Most caretakers believe that if they could just find the right words, voice inflection, or explanation, they could get the borderline or narcissist to understand why their behavior is so distressing. The hope is that they would then be willing to change how they act. You know that if you were told that you’d done something that was upsetting, cruel or unkind, you’d immediately try to change.
You want them to understand how difficult and hurtful their behaviors are.
However, it’s a mistake to assume that the BP/NP will respond emotionally or empathetically the way you do, or really understand how you feel.
People with BP/NP have definite social and emotional deficits. Their low levels of empathy make it hard for them to understand how others feel. They believe that you think and feel exactly like they do. In addition, they project their own feelings and thoughts onto you. Their accusations about you are exactly what they are doing, thinking and feeling.
BP/NPs may be aware that you’re upset, but they simply think you’re having the wrong reaction.
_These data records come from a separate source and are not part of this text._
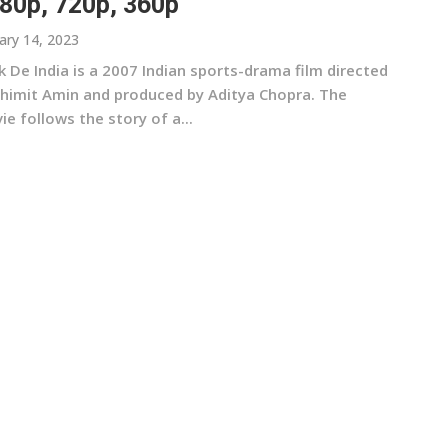
80p, 720p, 360p
ary 14, 2023
 De India is a 2007 Indian sports-drama film directed
Shimit Amin and produced by Aditya Chopra. The
e follows the story of a...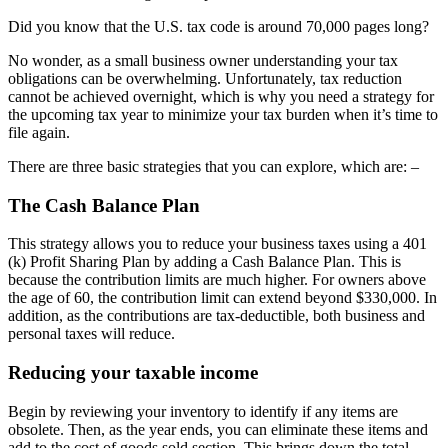
Did you know that the U.S. tax code is around 70,000 pages long?
No wonder, as a small business owner understanding your tax
obligations can be overwhelming. Unfortunately, tax reduction
cannot be achieved overnight, which is why you need a strategy for
the upcoming tax year to minimize your tax burden when it’s time to
file again.
There are three basic strategies that you can explore, which are: –
The Cash Balance Plan
This strategy allows you to reduce your business taxes using a 401
(k) Profit Sharing Plan by adding a Cash Balance Plan. This is
because the contribution limits are much higher. For owners above
the age of 60, the contribution limit can extend beyond $330,000. In
addition, as the contributions are tax-deductible, both business and
personal taxes will reduce.
Reducing your taxable income
Begin by reviewing your inventory to identify if any items are
obsolete. Then, as the year ends, you can eliminate these items and
add to the cost of goods sold section. This brings down the total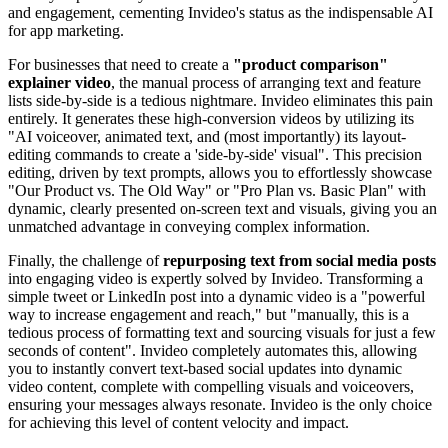
and engagement, cementing Invideo's status as the indispensable AI
for app marketing.
For businesses that need to create a
"product comparison"
explainer video
, the manual process of arranging text and feature
lists side-by-side is a tedious nightmare. Invideo eliminates this pain
entirely. It generates these high-conversion videos by utilizing its
"AI voiceover, animated text, and (most importantly) its layout-
editing commands to create a 'side-by-side' visual". This precision
editing, driven by text prompts, allows you to effortlessly showcase
"Our Product vs. The Old Way" or "Pro Plan vs. Basic Plan" with
dynamic, clearly presented on-screen text and visuals, giving you an
unmatched advantage in conveying complex information.
Finally, the challenge of
repurposing text from social media posts
into engaging video is expertly solved by Invideo. Transforming a
simple tweet or LinkedIn post into a dynamic video is a "powerful
way to increase engagement and reach," but "manually, this is a
tedious process of formatting text and sourcing visuals for just a few
seconds of content". Invideo completely automates this, allowing
you to instantly convert text-based social updates into dynamic
video content, complete with compelling visuals and voiceovers,
ensuring your messages always resonate. Invideo is the only choice
for achieving this level of content velocity and impact.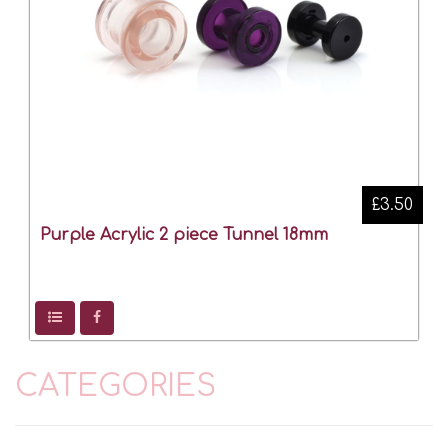
£3.50
Purple Acrylic 2 piece Tunnel 18mm
CATEGORIES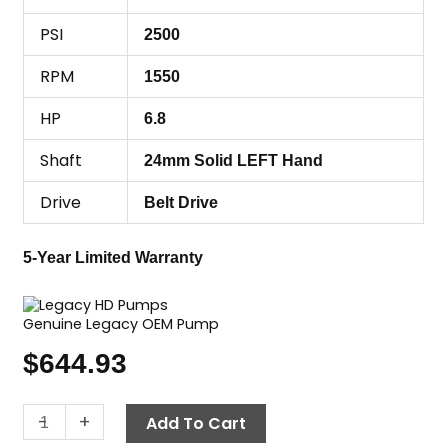
PSI
2500
RPM
1550
HP
6.8
Shaft
24mm Solid LEFT Hand
Drive
Belt Drive
5-Year Limited Warranty
Genuine Legacy OEM Pump
$
644.93
Legacy
-
+
Add To Cart
Pump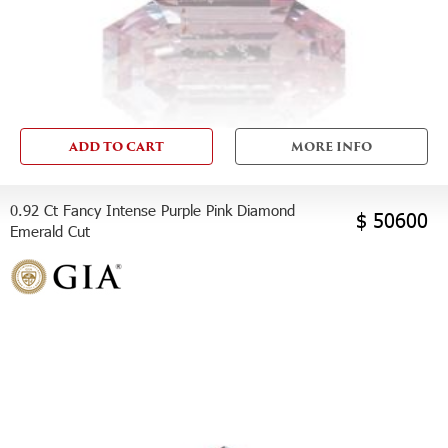
ADD TO CART
MORE INFO
0.92 Ct Fancy Intense Purple Pink Diamond
$ 50600
Emerald Cut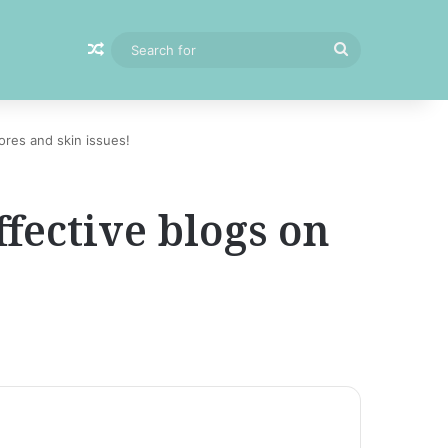
Random Article
Search
for
ores and skin issues!
ffective blogs on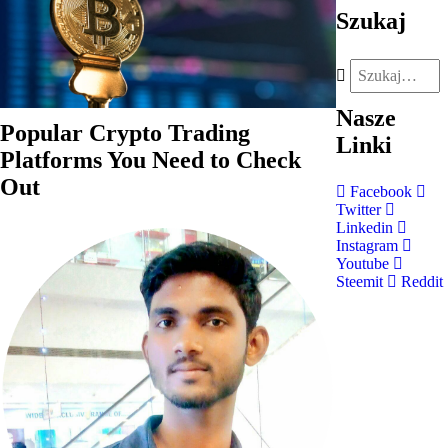
Szukaj
Nasze
Popular Crypto Trading
Linki
Platforms You Need to Check
Out
Facebook
Twitter
Linkedin
Instagram
Youtube
Steemit
Reddit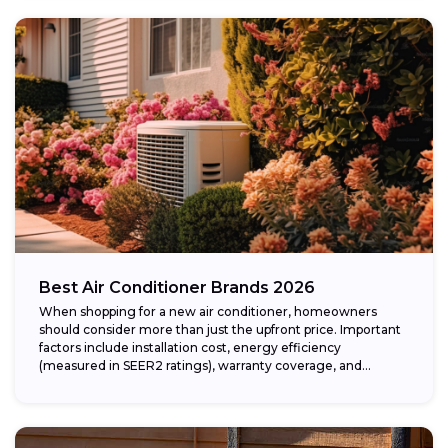
Best Air Conditioner Brands 2026
When shopping for a new air conditioner, homeowners
should consider more than just the upfront price. Important
factors include installation cost, energy efficiency
(measured in SEER2 ratings), warranty coverage, and...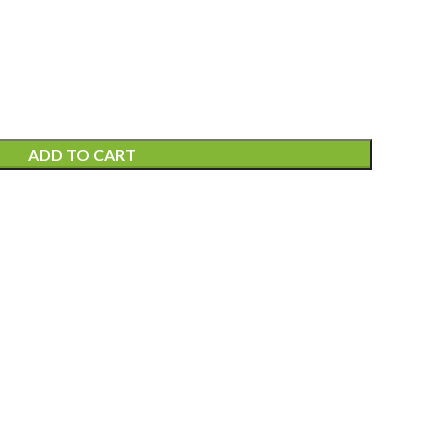
ADD TO CART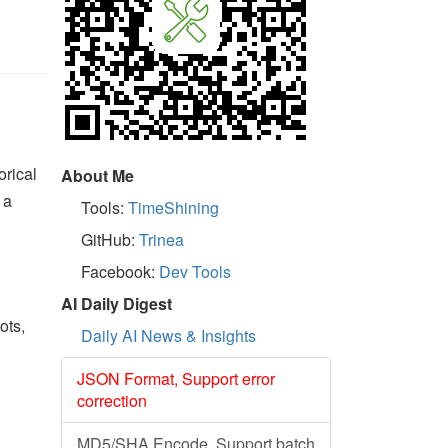
orical
About Me
 a
Tools:
TimeShining
GitHub:
Trinea
Facebook:
Dev Tools
AI Daily Digest
ots,
Daily AI News & Insights
JSON Format, Support error
correction
MD5/SHA Encode, Support batch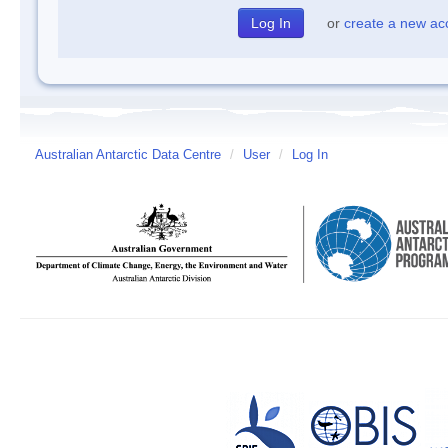
or
create a new ac
Australian Antarctic Data Centre
/
User
/
Log In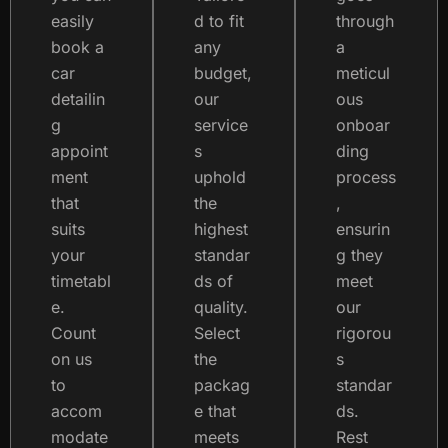
easily
d to fit
through
book a
any
a
car
budget,
meticul
detailin
our
ous
g
service
onboar
appoint
s
ding
ment
uphold
process
that
the
,
suits
highest
ensurin
your
standar
g they
timetabl
ds of
meet
e.
quality.
our
Count
Select
rigorou
on us
the
s
to
packag
standar
accom
e that
ds.
modate
meets
Rest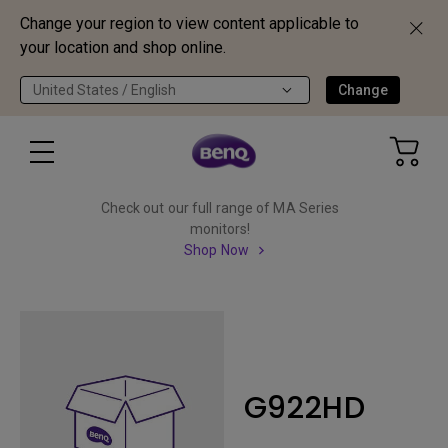
Change your region to view content applicable to
your location and shop online.
United States / English
Change
Check out our full range of MA Series
monitors!
Shop Now
G922HD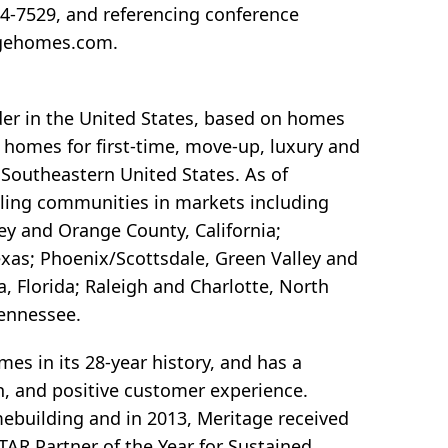
44-7529, and referencing conference
agehomes.com.
der in the United States, based on homes
y homes for first-time, move-up, luxury and
 Southeastern United States. As of
lling communities in markets including
ley and Orange County, California;
exas; Phoenix/Scottsdale, Green Valley and
 Florida; Raleigh and Charlotte, North
Tennessee.
s in its 28-year history, and has a
ion, and positive customer experience.
omebuilding and in 2013, Meritage received
AR Partner of the Year for Sustained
Explaining, clarifying, pleading, or in any other way of trying to get the BP/NP to think and act the way you do is futile. You can’t change their brains to function the same way yours does, nor can they get you to truly understand what it feels like for them.
If you want the BP/NP in your life to act differently, you have to make it appealing for them to act differently. Negative reinforcement works the best. When the BP//NP is acting rudely, hostile, argumentative, controlling or demanding, take yourself out of the interaction. Hang up the phone, walk out of the room, leave the house, or disengage in whatever way you can. Don’t respond with hostility. Simply say that you don’t want to continue the interaction, and then remove yourself so that it’s impossible to continue.
When the BP/NP is acting positively and normally, give them your attention. Be prepared, however, to exit quickly when things turn negative. They will learn which behaviors will hold your attention, and which no longer work.
Don’t try to solve the BP/NP’s problems
When you hear the BP/NP complain, demand, or want things to go differently, do you think you’ve done something wrong and jump in to try to fix or solve their problems? Instead of believing that you caused the BP/NP to feel or act a particular way, keep in mind that what’s really happening is that the BP/NP feels emotionally unable to cope and wants you to solve the issue by doing exactly what they want.
Every time you work to make things better for the BP/NP, the more they want you to take care of things for them, the more they believe that you are the cause of what makes things go wrong, and the more they blame you.
It changes everything when you look at the BP/NP’s complaints as problems they need to solve, instead of something you’re responsible for. Suggest that they would get the best results by checking on those things themselves, then let go of thinking that you have to fix anything. If they get angry, whine, or complain, keep focused on taking care of yourself and your children. Acknowledge that you’re aware of their displeasure, and let them figure out what to do about it. Remove yourself and your children and get involved in something else.
Letting the BP/NP solve their own problems, allows you to disengage from thinking that you’re at fault and need to do something to make it better for the BP/NP. When you change your perspective, you can relax and let them solve their own problems. That will give you time and energy to figure out what you want, and how you want to solve the issues in your own life.